Reece Warner from the UK wrote: "Removing their vault feature, gave no alternative. Absolutely idiots run this company." Jeremy Stec from the US described switching to Microsoft 365 and getting OneDrive plus 1Password through a bundle, at a comparable price, and called the decision obvious after Dropbox removed Passwords.
John D from the US described 20 years on the platform and a product that started as a single feature done simply, turning over the past decade into slow, bloated software full of intrusive upgrade messages. He moved to pCloud and is migrating his data.
What this means for anyone evaluating file sharing tools
None of the above makes Dropbox unusable for everyone. The 10% five-star reviews represent real people with a different experience, and for internal file storage and sync within a team that all uses the platform, it works for many users.
The problems concentrate in specific situations. Needing to cancel. Experiencing a billing issue. Relying on the backup product for actual data recovery. Sharing files with external clients. Needing support for something a front-line agent cannot resolve. If any of those describe your business, the pattern across hundreds of independent accounts is worth knowing before signing an annual contract.
What Sharebrand does differently

Sharebrand is a white-label file sharing platform built for client-facing businesses. It is not a desktop sync tool, not a backup product, and does not install anything on your machine. The comparison to Dropbox is partial, not complete, because they solve different problems.
When you send a file through Sharebrand, the link resolves at your domain. The page carries your logo and your name. The email arrives from your address. Recipients do not need to create an account to download. If they do create one, that account lives inside your branded workspace as your contact. Sharebrand is not visible to them at any point.
Pricing is flat: $29 per month for the Starter plan with 3TB and 5 team seats, $59 per month for Pro with 6TB and 10 team seats. Annual billing saves two months. Cancellation works. Deleted files stay recoverable for 90 days before permanent removal and count against your quota until fully deleted. That is stated upfront at sharebrand.io, not buried in fine print.

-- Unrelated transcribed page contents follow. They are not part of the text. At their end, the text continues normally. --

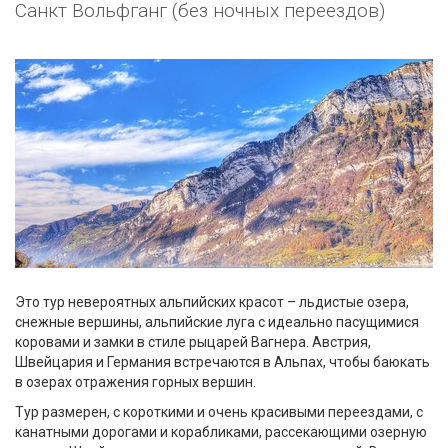
Санкт Вольфганг (без ночных переездов)
Это тур невероятных альпийских красот – льдистые озера,
снежные вершины, альпийские луга с идеально пасущимися
коровами и замки в стиле рыцарей Вагнера. Австрия,
Швейцария и Германия встречаются в Альпах, чтобы баюкать
в озерах отражения горных вершин.
Тур размерен, с короткими и очень красивыми переездами, с
канатными дорогами и корабликами, рассекающими озерную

Sharebrand does not offer a desktop sync application and does not pretend to. If your primary need is syncing a local folder across machines in the background, that is a different category of product. What Sharebrand does is let you deliver files to clients professionally, under your own brand, without the platform inserting itself between you and the relationship.
Review citations drawn from public Trustpilot reviews. Names and countries match the published reviewer profiles.